This was one of my proudest yoga moments because I allowed myself to make many mistakes in public and didn’t care how I looked doing it – I also couldn’t stop laughing because an added challenge was the ebb and flow of the tide sucking the sand beneath my hands away before I could get any solid stance.
I remember this pang of shame and horror I had the next day after posting when I realized I had done more of a cobra pose than a sphinx pose, and then my thoughts said, “Who the fuck cares!?”
Dolphin pose is one of my favorites and on this day my very best friend kindred spirit, Tony, was visiting Maine (a rare treat) and he took this photo for me. This also represented a day when I said screw it to only wearing high-waisted bikinis, and embraced the feeling of having my entire belly out.

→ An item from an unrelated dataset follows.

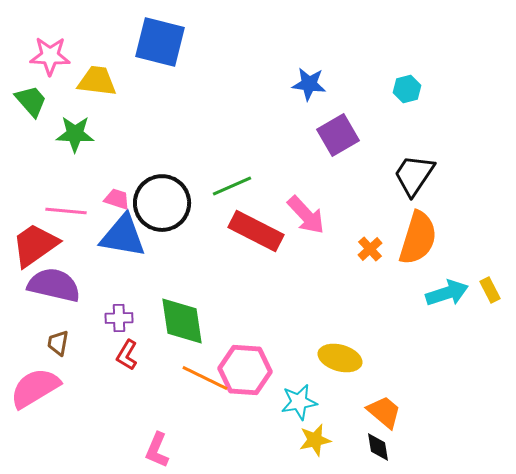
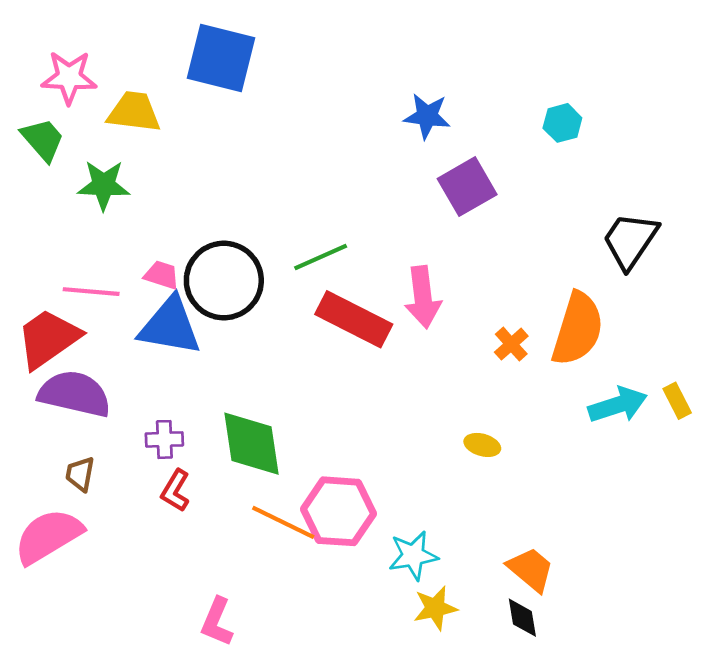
black trapezoid: (414, 175) -> (630, 240), moved
pink arrow: (306, 215) -> (423, 297), turned 36
yellow ellipse: (340, 358) -> (482, 445), moved, size x0.6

In the midst of tide pooling with Tony, I remember feeling so grateful for this stone staircase, which is a forever favorite of mine as it usually descends right into the water during higher tides. Without its support I wouldn’t have been able to achieve this pose, which felt so much more difficult than it now looks!
This day represented the very fist of the summer where I ventured away from Maine for a few days back with my bestie to New Jersey/NYC. The first thing we did? Get lost in a surprisingly wooded area whose trails were just poorly marked enough for us to end up hiking around 3 miles instead of the exploring we were planning on! Despite my utter frustration at the situation (aka where were we and how do we get out?!) I was captivated by this beautiful stone bridge deep in the woods, and later when we made it out I was grateful to greet the rose garden pictured on the bottom half of the photo.
Despite my lack of affinity for cities, NYC is the one I compare all others to truly. Taking in her skyline for the first time while still being by the water’s shore was a powerful moment for me.
Hands down the most beautiful gardens I’ve been to – I loved including Tony’s dog Snoopy in my routines while I was visiting.
This night represents the one where I returned from nearly a week in the city, and drove straight down to my beloved harbor to soak in the sea salted ions once more.
I felt so powerful and strong in this pose on this day that it has stayed with me since and has become my favorite go-to when yoga-ing on the go!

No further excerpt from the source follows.